Diver's friends often call her determined. Tenacious. Resolute. But in a stage whisper, she admitted to being just plain "stubborn." Then she laughed.

An early education

Diver speaks about the complex relationship between the band and Duluth with an expertise that shows she's been immersed in it for decades.

Straight out of college, she became the sole staffer for the Fond-du-Luth Casino's economic development commission, a half-band, half-city group that distributed part of the casino's profits.

"Talk about being thrown in the deep end," she said. "Half your bosses hate the other half, and they were all suing each other back then."

The 1984 agreements that established the first urban tribal casino in the country "were my bible, the whole context of my work," she said. In 1994, revised agreements outlined the city's 19 percent share of gross revenues.

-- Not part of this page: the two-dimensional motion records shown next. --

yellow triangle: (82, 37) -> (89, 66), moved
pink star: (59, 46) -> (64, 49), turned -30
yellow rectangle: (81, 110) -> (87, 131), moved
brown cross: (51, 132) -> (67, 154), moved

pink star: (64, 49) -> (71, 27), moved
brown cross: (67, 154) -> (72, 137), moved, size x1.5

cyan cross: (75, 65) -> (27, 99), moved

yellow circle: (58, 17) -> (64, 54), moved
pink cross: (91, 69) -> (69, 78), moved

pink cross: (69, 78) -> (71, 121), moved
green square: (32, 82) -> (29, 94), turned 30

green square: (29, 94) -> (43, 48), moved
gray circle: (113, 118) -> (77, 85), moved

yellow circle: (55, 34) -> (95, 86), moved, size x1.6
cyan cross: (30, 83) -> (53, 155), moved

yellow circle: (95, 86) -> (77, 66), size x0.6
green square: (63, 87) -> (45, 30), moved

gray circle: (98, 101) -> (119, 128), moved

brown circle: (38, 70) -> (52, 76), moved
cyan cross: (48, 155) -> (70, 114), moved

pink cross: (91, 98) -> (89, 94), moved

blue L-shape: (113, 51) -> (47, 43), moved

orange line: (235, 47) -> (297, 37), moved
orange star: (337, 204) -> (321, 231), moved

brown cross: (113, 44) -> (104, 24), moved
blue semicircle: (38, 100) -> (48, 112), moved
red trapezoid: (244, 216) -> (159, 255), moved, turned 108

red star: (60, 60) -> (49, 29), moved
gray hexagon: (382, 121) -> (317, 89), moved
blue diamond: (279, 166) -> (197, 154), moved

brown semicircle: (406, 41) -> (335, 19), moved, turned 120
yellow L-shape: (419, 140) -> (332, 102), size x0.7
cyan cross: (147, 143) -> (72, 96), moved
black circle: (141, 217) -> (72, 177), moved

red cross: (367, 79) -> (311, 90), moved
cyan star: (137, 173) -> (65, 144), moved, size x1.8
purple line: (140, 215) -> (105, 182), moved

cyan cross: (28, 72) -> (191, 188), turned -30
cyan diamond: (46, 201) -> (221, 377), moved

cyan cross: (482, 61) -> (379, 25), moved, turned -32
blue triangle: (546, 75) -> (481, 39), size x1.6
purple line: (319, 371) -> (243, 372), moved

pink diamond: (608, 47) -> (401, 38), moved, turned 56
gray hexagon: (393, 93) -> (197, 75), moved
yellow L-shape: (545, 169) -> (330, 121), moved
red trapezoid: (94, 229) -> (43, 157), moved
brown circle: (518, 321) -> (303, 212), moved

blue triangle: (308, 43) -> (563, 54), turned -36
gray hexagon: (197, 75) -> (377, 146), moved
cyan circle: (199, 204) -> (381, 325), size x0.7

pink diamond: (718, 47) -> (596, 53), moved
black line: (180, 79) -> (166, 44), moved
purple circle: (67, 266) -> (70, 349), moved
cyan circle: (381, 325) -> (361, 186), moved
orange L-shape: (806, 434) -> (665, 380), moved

The city and the band interpret each document differently. The two sides even disagree on whether the band needed the city's approval to build Fond-du-Luth, which has earned the tribe close to $200 million since 1994.

City: "That was groundbreaking at the time," Ness said. "And it could have only happened with the enthusiastic support of the city of Duluth."

Band: Duluth's public support was nice, but not necessary, said Diver. "The best the city did was not object to us being there."

In 2009, the tribe stopped paying the city its cut, which was then about $6 million a year and $75 million since 1994. The city sued.

While the dispute wound through federal court, the band asked the National Indian Gaming Commission to review the agreement. The agency found that it violated the Indian Gaming Regulatory Act, which requires tribes to have "sole proprietary interest" for tribal casinos.

Earlier this year, an appeals court ruled for the Fond du Lac band — agreeing that it does not have to pay Duluth going forward. But last month, a judge ruled that the tribe owes the city at least $10.4 million in back payments.

Ness said that he knew Diver from her days running the YWCA of Duluth, attended her inauguration as chairwoman and "felt really good" about what they might accomplish together. Thus, what came next was "extremely disappointing and disheartening."

This week's arguments before the Minnesota Supreme Court involve Fond du Lac's effort to put property it purchased next to the downtown Duluth casino into trust, making it reservation land exempt from local property taxes.

A question of legacy

A flat-screen in the elegant, wood-clad lobby of the reservation's Tribal Center rotates faded photos of past Fond du Lac chairmen and tribal councils. Soon, some history will accompany their mugs.

Diver knows that when she's "just some former elected leader," people will mention the Fond-du-Luth dispute. But she hopes that isn't her only legacy.

Perhaps because of her own history, Diver is "a scrapper," Walt said. She scouts funding for housings projects for veterans, elders and those who need extra support. She led Fond du Lac through the recession, adding support services and avoiding layoffs, he said.

Last week, she was appointed to a White House Task Force on combating and responding to climate change. Diver is one of just two tribal leaders and the only Minnesotan in the group.

But some band members have criticized Diver's style. Michelle DeBolt, 45, who has lived on the reservation since she was a kid, called Diver's leadership "secretive."

"That's a lot of what our culture is — you gather, you talk about important things," DeBolt said. "Since she's been our leader, that's been lost."

In particular, Diver shared too little information with band members about the tribal council's decision on Fond-du-Luth, said DeBolt. "It hurt relations between the band and surrounding communities."

Diver is "philosophical" about the criticism. "I can handle the people in Duluth perhaps not understanding or appreciating what the band's doing to defend itself," Diver said. "But I took an oath to the people of Fond du Lac. I certainly hope for their understanding."